I have developed a website where the "back" button does not always go back to the previous page when using IE - no issue with Firefox or Chrome. It seems that for certain page changes, IE cannot initially display the page, and then successfully loads it, but the initial failure appears in history.
Then when you hit "back" it first goes back to the error entry (though nothing changes on screen) and then a second hit of the button takes you back a page.
I don't see the same behaviour on firefox, and I am not doing any redirects in the page transitions, and the only .htaccess
rule I have is for FURL, which is a direct re-write, no redirects:
RewriteCond %{REQUEST_FILENAME} !-f
RewriteCond %{REQUEST_FILENAME} !-d
RewriteRule ^(.*)$ index.php?q=$1 [L,QSA]
Can anyone suggest an approach to finding out what IE didn't like on the page, that would cause this to happen?
The same behaviour is happening in IE7 and IE9.
Update: I think I have isolated this to linkedin plugins. These are used throughout the site. Pages that do not have any plugins work as expected, nothing weird in history. On some pages I have the "Follow Us" plugin:
<script src="//platform.linkedin.com/in.js" type="text/javascript"></script>
<script type="IN/FollowCompany" data-id="568783" data-counter="none"></script>
And these have a single "Cannot Display Page" in the history once you go to the page.
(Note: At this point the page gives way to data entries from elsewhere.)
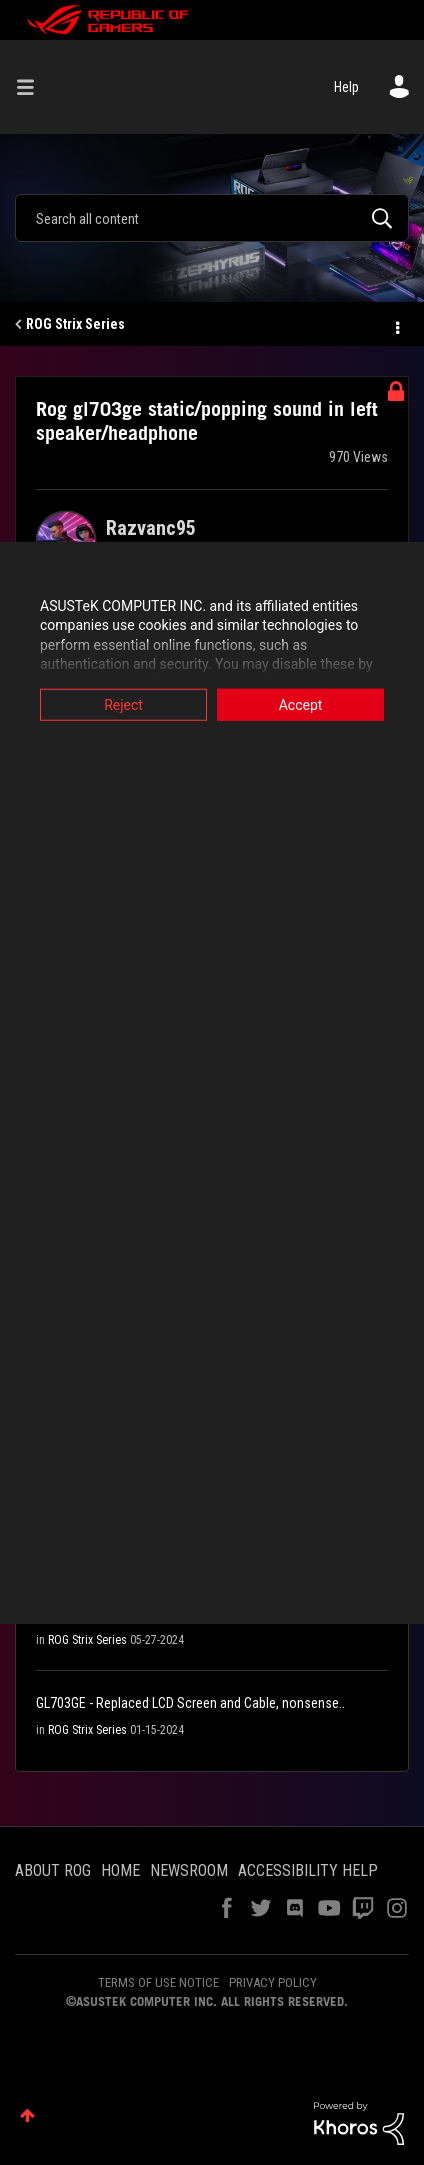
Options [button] (396, 325)
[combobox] (212, 218)
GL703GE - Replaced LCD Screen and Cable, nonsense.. (190, 1703)
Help (346, 87)
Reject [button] (123, 704)
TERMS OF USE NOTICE (158, 1982)
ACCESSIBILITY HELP (308, 1870)
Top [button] (27, 2115)
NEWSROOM (189, 1870)
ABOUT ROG (53, 1870)
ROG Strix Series (75, 324)
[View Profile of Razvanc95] (151, 528)
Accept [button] (301, 704)
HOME (120, 1870)
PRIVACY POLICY (273, 1982)
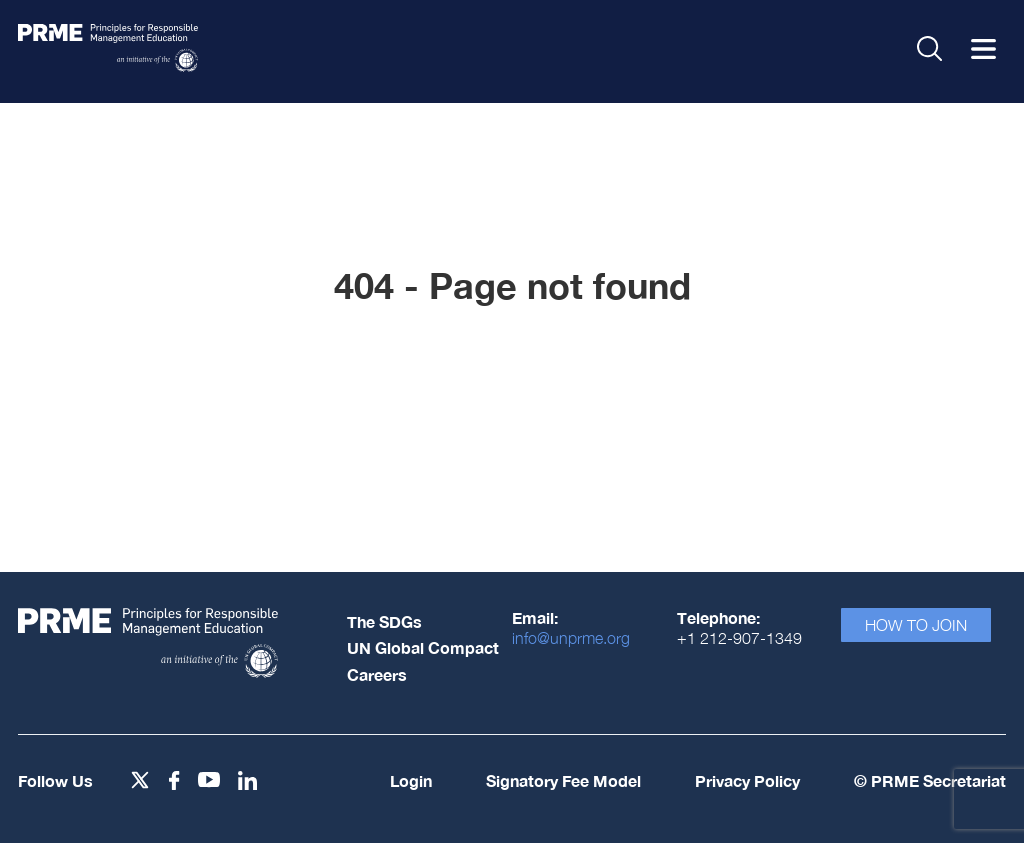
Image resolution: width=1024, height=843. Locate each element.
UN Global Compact (423, 647)
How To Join (916, 625)
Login (411, 780)
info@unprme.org (571, 638)
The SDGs (384, 621)
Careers (377, 674)
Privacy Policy (747, 780)
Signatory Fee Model (563, 780)
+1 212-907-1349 (739, 638)
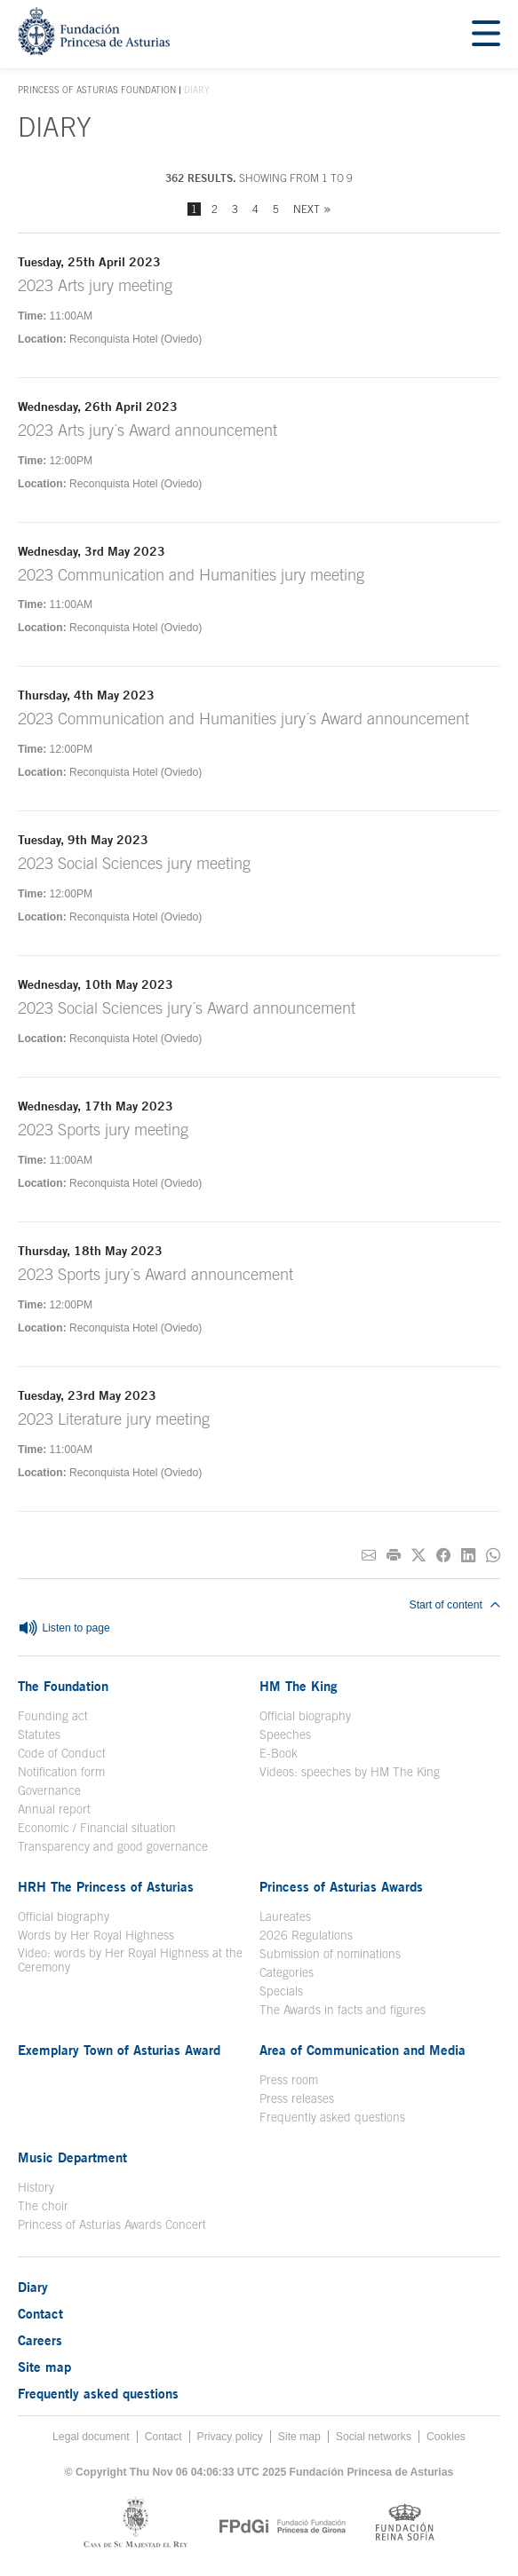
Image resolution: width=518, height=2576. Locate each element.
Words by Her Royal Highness (96, 1935)
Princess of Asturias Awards (341, 1886)
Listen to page (64, 1628)
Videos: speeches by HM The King (349, 1772)
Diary (33, 2287)
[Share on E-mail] (369, 1555)
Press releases (296, 2098)
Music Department (72, 2157)
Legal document (91, 2436)
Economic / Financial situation (97, 1828)
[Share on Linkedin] (468, 1555)
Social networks (373, 2436)
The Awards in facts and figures (342, 2010)
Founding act (53, 1716)
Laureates (285, 1916)
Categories (286, 1972)
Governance (49, 1790)
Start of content (455, 1605)
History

On another page, I have 6 plugins called, to populate a team page with 5 profiles from linkedin, and a Follow Us
plugin. Each call to linkedin results in a "cannot display this page" in the history:
Any ideas why this would happen?
This answer doesn't address what is happening, but I'll leave it here until the real answer is uncovered (this issue will probably need to be fixed by LinkedIn themselves).
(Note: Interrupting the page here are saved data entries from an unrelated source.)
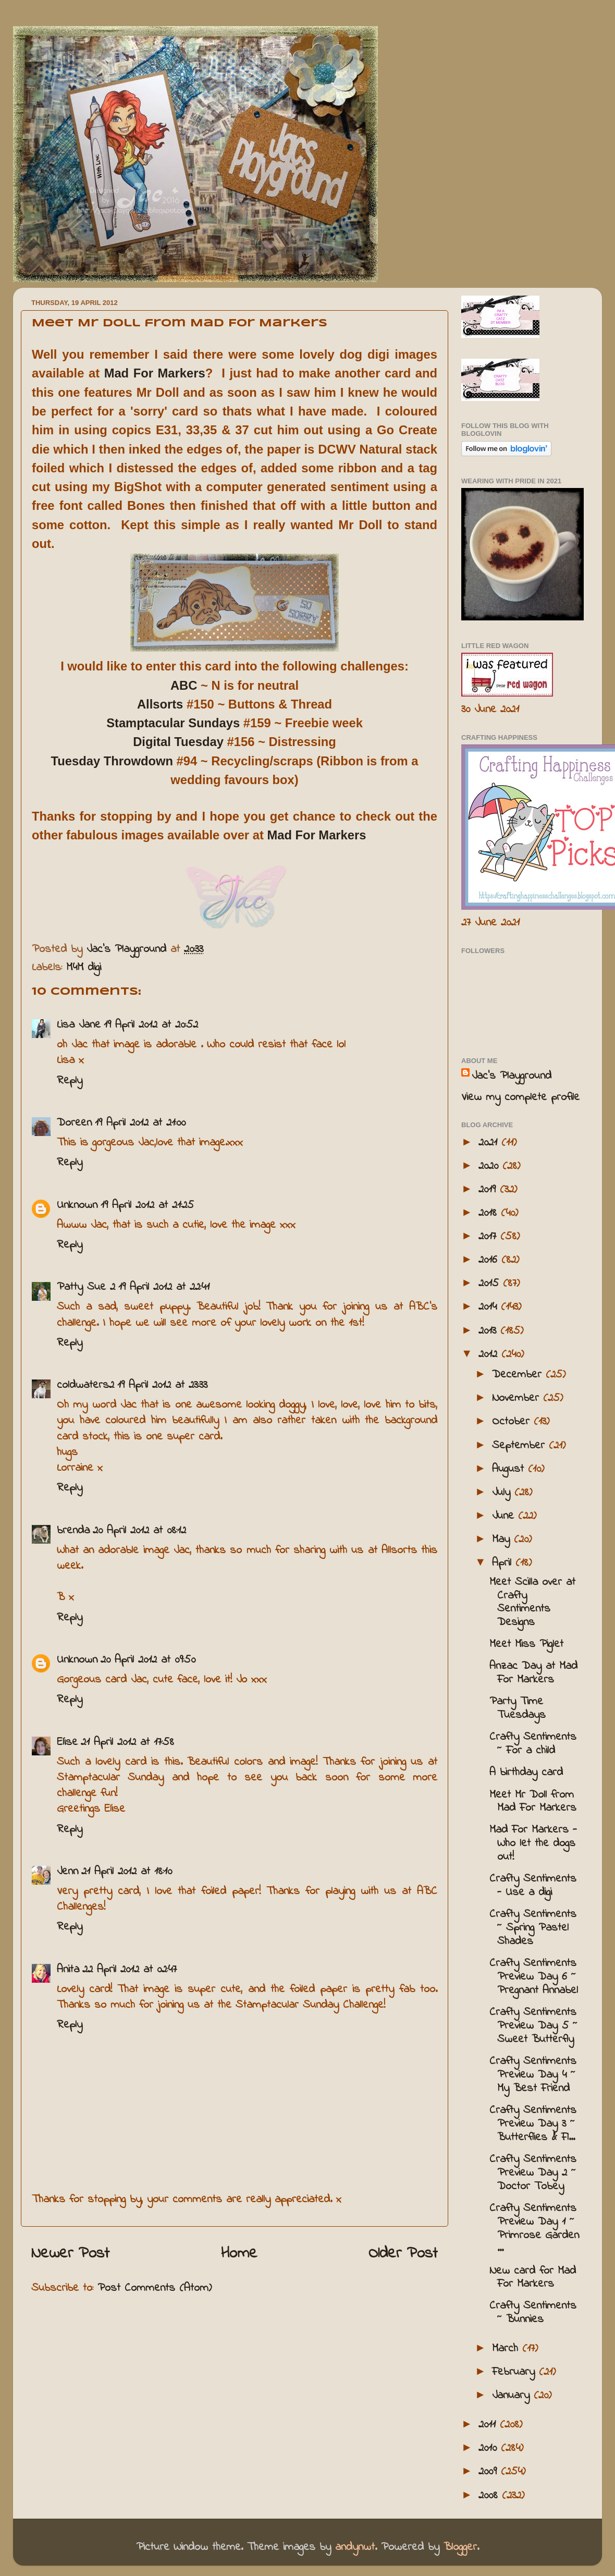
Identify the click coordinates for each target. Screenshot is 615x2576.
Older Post (403, 2253)
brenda (73, 1530)
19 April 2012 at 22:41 (164, 1287)
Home (239, 2253)
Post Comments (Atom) (154, 2288)
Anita (68, 1969)
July (503, 1492)
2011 (489, 2424)
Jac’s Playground (511, 1076)
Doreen (74, 1123)
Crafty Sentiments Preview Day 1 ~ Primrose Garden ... (534, 2228)
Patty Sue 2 (86, 1287)
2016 (489, 1260)
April (503, 1563)
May (503, 1539)
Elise (67, 1742)
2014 (489, 1307)
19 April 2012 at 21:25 (147, 1205)
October (513, 1421)
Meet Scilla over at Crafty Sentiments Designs (532, 1602)
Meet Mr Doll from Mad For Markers (532, 1802)
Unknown (77, 1205)
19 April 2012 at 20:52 (151, 1025)
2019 (489, 1189)
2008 (490, 2495)
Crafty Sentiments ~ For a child (532, 1744)
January (513, 2395)
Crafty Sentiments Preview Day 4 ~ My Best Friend (532, 2075)
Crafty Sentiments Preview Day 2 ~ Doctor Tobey (532, 2173)
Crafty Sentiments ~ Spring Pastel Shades (532, 1928)
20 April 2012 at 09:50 (148, 1660)
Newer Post (70, 2253)
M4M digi (83, 967)
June (505, 1516)
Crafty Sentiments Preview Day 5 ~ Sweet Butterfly (533, 2026)
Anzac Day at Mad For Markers (533, 1673)
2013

LinkedIn like you to use their plugins to pull in content, however they cause this issue by a weird redirect and the error appearing in the history, breaking the back button. The javascript inserts two levels of iframe into the page, however you can just get the second level frame and put this directly into your html. This has the benefit of being much faster, and has the downside of needing to be maintained in case anything changes in the backend at LinkedIn.
For example, this iframe will pull in the Follow Us plugin for a specific company:
<iframe id="easyXDM_IN_Lib_li_gen_1346300675316_0_provider" frameborder="0"
src="http://www.linkedin.com/cws/followcompany?companyIdentifier=568783&counterPosition=none&original_referer=http%3A%2F%2Fwww.marshallmcadam.com.au%2Four-team.html&token=&isFramed=false&lang=en_US&_ts=1346111060041.3884"
style="width: 83px; height: 20px; display: inline-block;"
name="easyXDM_IN_Lib_li_gen_1346300675316_0_provider">
</iframe>
This is the important part:
src="http://www.linkedin.com/cws/followcompany?companyIdentifier=568783"
The identifier should match the one you want to offer a follow button for. The remainder of the options were lifted directly from the generated iframe code, so it is mostly unnecessary.